First-time buyers, both Singaporeans and permanent residents, will not experience any change in the ABSD rates, which remain at 0% for Singaporeans and 5% for permanent residents. First-time buyers constituted approximately 90% of residential property transactions in 2022.
It is worth noting that there are no modifications to the ABSD policy for buyers of Housing and Development Board (HDB) flats or executive condominium units from property developers, as long as one of the joint buyers is a Singaporean. Developers receive an ABSD remission on the land purchase price under specific conditions. Executive condos are subsidized by the government and built and sold by private developers.
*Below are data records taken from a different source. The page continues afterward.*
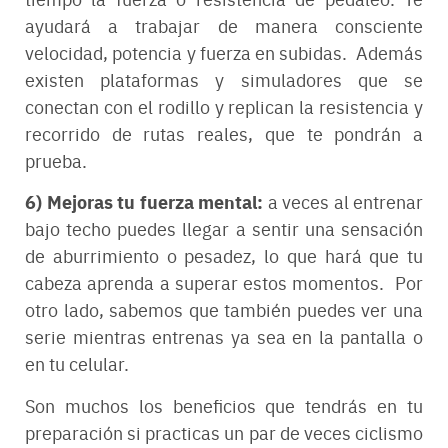
ayudará a trabajar de manera consciente
velocidad, potencia y fuerza en subidas. Además
existen plataformas y simuladores que se
conectan con el rodillo y replican la resistencia y
recorrido de rutas reales, que te pondrán a
prueba.
6) Mejoras tu fuerza mental:
a veces al entrenar
bajo techo puedes llegar a sentir una sensación
de aburrimiento o pesadez, lo que hará que tu
cabeza aprenda a superar estos momentos. Por
otro lado, sabemos que también puedes ver una
serie mientras entrenas ya sea en la pantalla o
en tu celular.
Son muchos los beneficios que tendrás en tu
preparación si practicas un par de veces ciclismo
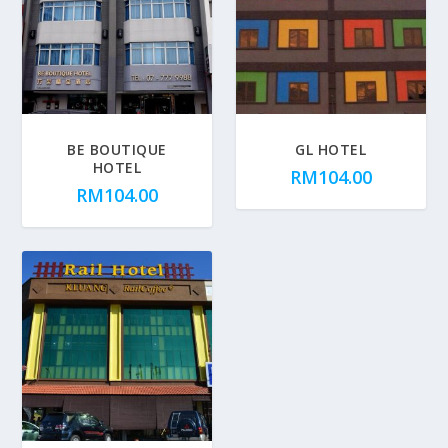
BE BOUTIQUE
GL HOTEL
HOTEL
RM
104.00
RM
104.00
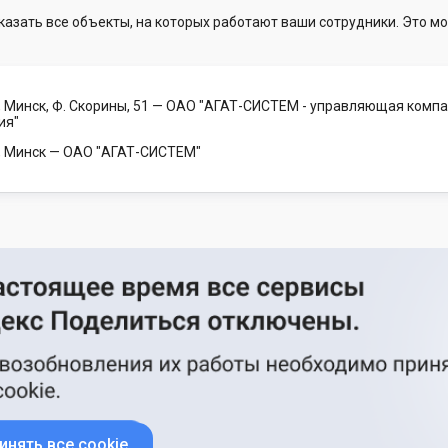
казать все объекты, на которых работают ваши сотрудники. Это мо
 Минск, Ф. Скорины, 51
— ОАО "АГАТ-СИСТЕМ - управляющая компан
ия"
, Минск
— ОАО "АГАТ-СИСТЕМ"
инять все cookie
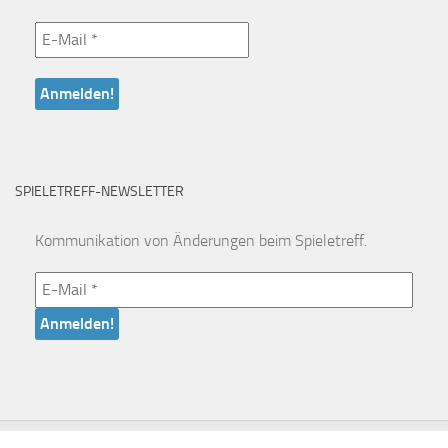
SPIELETREFF-NEWSLETTER
Kommunikation von Änderungen beim Spieletreff.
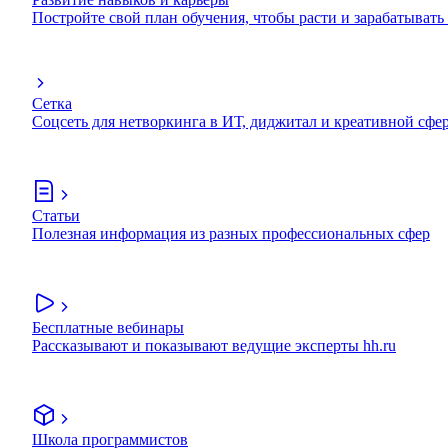
Постройте свой план обучения, чтобы расти и зарабатывать
Сетка
Соцсеть для нетворкинга в ИТ, диджитал и креативной сфе
Статьи
Полезная информация из разных профессиональных сфер
Бесплатные вебинары
Рассказывают и показывают ведущие эксперты hh.ru
Школа программистов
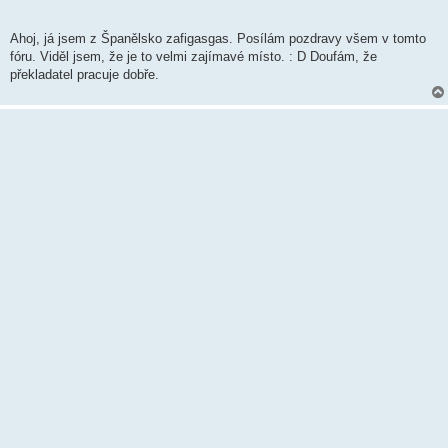
Ahoj, já jsem z Španělsko zafigasgas. Posílám pozdravy všem v tomto
fóru. Viděl jsem, že je to velmi zajímavé místo. : D Doufám, že
překladatel pracuje dobře.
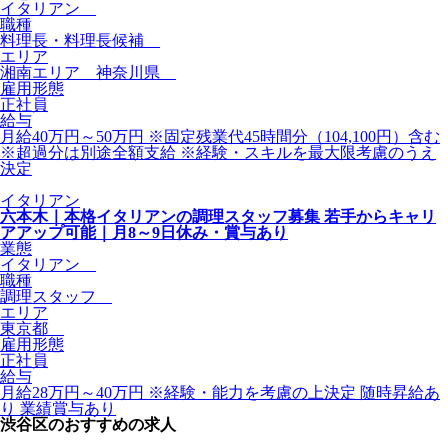
イタリアン
職種
料理長・料理長候補
エリア
湘南エリア 神奈川県
雇用形態
正社員
給与
月給40万円～50万円 ※固定残業代45時間分（104,100円）含む
※超過分は別途全額支給 ※経験・スキルを最大限考慮のうえ
決定
イタリアン
六本木｜本格イタリアンの調理スタッフ募集 若手からキャリ
アアップ可能｜月8～9日休み・賞与あり
業態
イタリアン
職種
調理スタッフ
エリア
東京都
雇用形態
正社員
給与
月給28万円～40万円 ※経験・能力を考慮の上決定 随時昇給あ
り 業績賞与あり
渋谷区のおすすめの求人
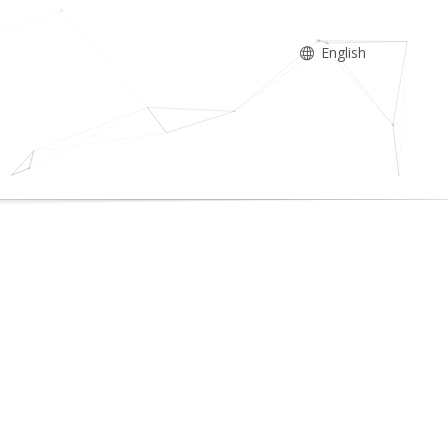
English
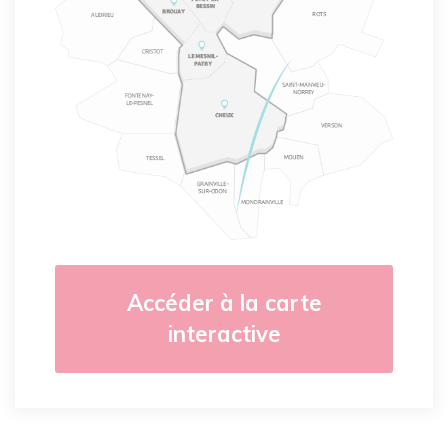
Accéder à la carte
interactive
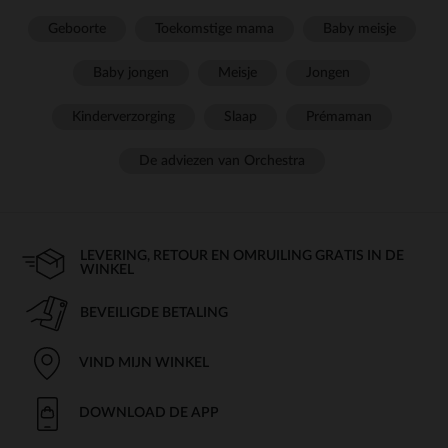
Geboorte
Toekomstige mama
Baby meisje
Baby jongen
Meisje
Jongen
Kinderverzorging
Slaap
Prémaman
De adviezen van Orchestra
LEVERING, RETOUR EN OMRUILING GRATIS IN DE
WINKEL
BEVEILIGDE BETALING
VIND MIJN WINKEL
DOWNLOAD DE APP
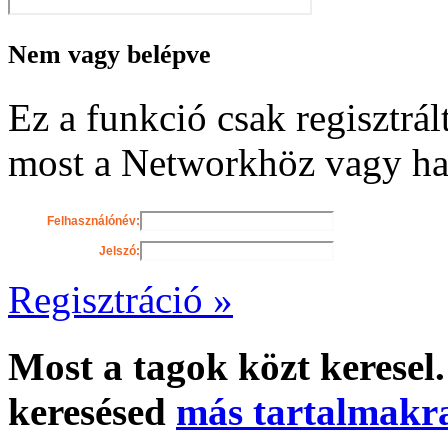
Nem vagy belépve
Ez a funkció csak regisztrál
most a Networkhöz vagy ha m
Felhasználónév:
Jelszó:
Regisztráció »
Most a tagok közt keresel.
keresésed
más tartalmakra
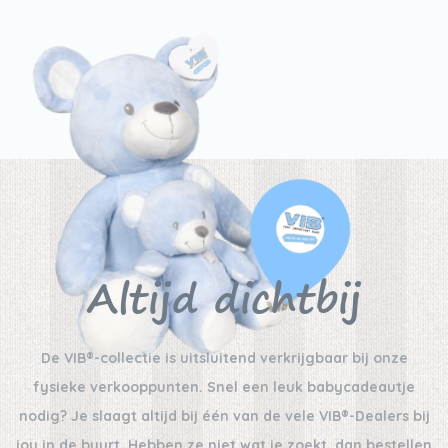
Altijd dichtbij
De VIB®-collectie is uitsluitend verkrijgbaar bij onze
fysieke verkooppunten. Snel een leuk babycadeautje
nodig? Je slaagt altijd bij één van de vele VIB®-Dealers bij
jou in de buurt. Hebben ze niet wat je zoekt, dan bestellen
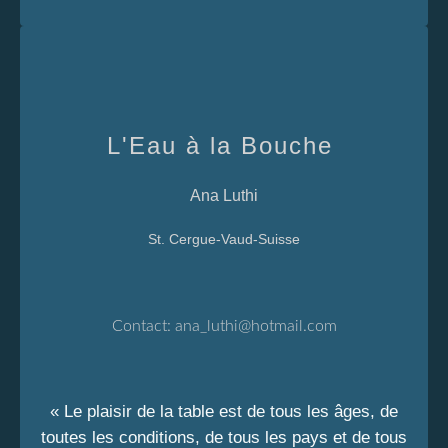
L'Eau à la Bouche
Ana Luthi
St. Cergue-Vaud-Suisse
Contact:
ana_luthi@hotmail.com
« Le plaisir de la table est de tous les âges, de
toutes les conditions, de tous les pays et de tous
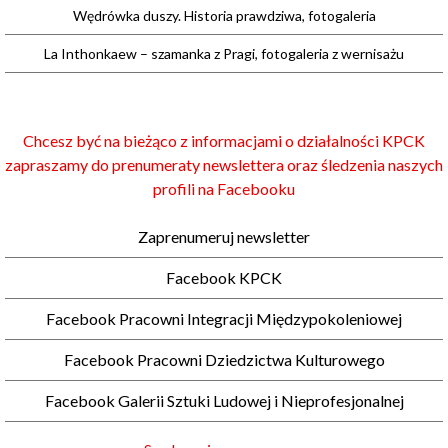
Wędrówka duszy. Historia prawdziwa, fotogaleria
La Inthonkaew – szamanka z Pragi, fotogaleria z wernisażu
Chcesz być na bieżąco z informacjami o działalności KPCK
zapraszamy do prenumeraty newslettera oraz śledzenia naszych
profili na Facebooku
Zaprenumeruj newsletter
Facebook KPCK
Facebook Pracowni Integracji Międzypokoleniowej
Facebook Pracowni Dziedzictwa Kulturowego
Facebook Galerii Sztuki Ludowej i Nieprofesjonalnej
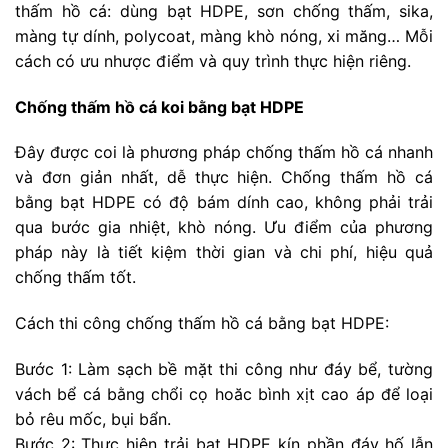
thấm hồ cá: dùng bạt HDPE, sơn chống thấm, sika,
màng tự dính, polycoat, màng khò nóng, xi măng… Mỗi
cách có ưu nhược điểm và quy trình thực hiện riêng.
Chống thấm hồ cá koi bằng bạt HDPE
Đây được coi là phương pháp chống thấm hồ cá nhanh
và đơn giản nhất, dễ thực hiện. Chống thấm hồ cá
bằng bạt HDPE có độ bám dính cao, không phải trải
qua bước gia nhiệt, khò nóng. Ưu điểm của phương
pháp này là tiết kiệm thời gian và chi phí, hiệu quả
chống thấm tốt.
Cách thi công chống thấm hồ cá bằng bạt HDPE:
Bước 1: Làm sạch bề mặt thi công như đáy bể, tường
vách bể cá bằng chổi cọ hoăc bình xịt cao áp để loại
bỏ rêu mốc, bụi bẩn.
Bước 2: Thực hiện trải bạt HDPE kín phần đáy hố lẫn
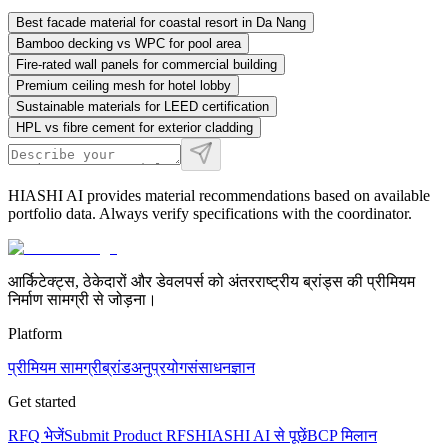
Best facade material for coastal resort in Da Nang
Bamboo decking vs WPC for pool area
Fire-rated wall panels for commercial building
Premium ceiling mesh for hotel lobby
Sustainable materials for LEED certification
HPL vs fibre cement for exterior cladding
HIASHI AI provides material recommendations based on available
portfolio data. Always verify specifications with the coordinator.
आर्किटेक्ट्स, ठेकेदारों और डेवलपर्स को अंतरराष्ट्रीय ब्रांड्स की प्रीमियम
निर्माण सामग्री से जोड़ना।
Platform
प्रीमियम सामग्री
ब्रांड
अनुप्रयोग
संसाधन
ज्ञान
Get started
RFQ भेजें
Submit Product RFS
HIASHI AI से पूछें
BCP मिलान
Transitional provisions will apply for properties bought on or before April 26, 2023, under certain conditions specified by the government. This includes the granting of an option to purchase agreement by sellers to potential buyers on or before April 26, 2023, with the agreement being exercised on or before May 17, 2023, or within the validity period of the document, whichever is earlier. The agreement should not have been modified on or after April 27, 2023.
The government's objective in increasing the ABSD rates, the third cooling measure since December 2021, is to promote a sustainable property market. Despite previous measures to moderate the property market in 2021 and 2022, the first quarter of this year witnessed a renewed acceleration in property prices, driven by robust demand.
To prevent prices from outpacing economic fundamentals and incomes, the government aims to temper investment demand in the property sector. These efforts will be complemented by increasing the supply of housing for both ownership and rental purposes to alleviate the tight housing market.
Based on official estimates, private home prices rose by 3.2% in the first quarter of this year, compared to a 0.4% increase in the previous quarter. Strong demand from residents buying homes for personal use, along with increased interest from domestic and foreign investors, contributed to this growth.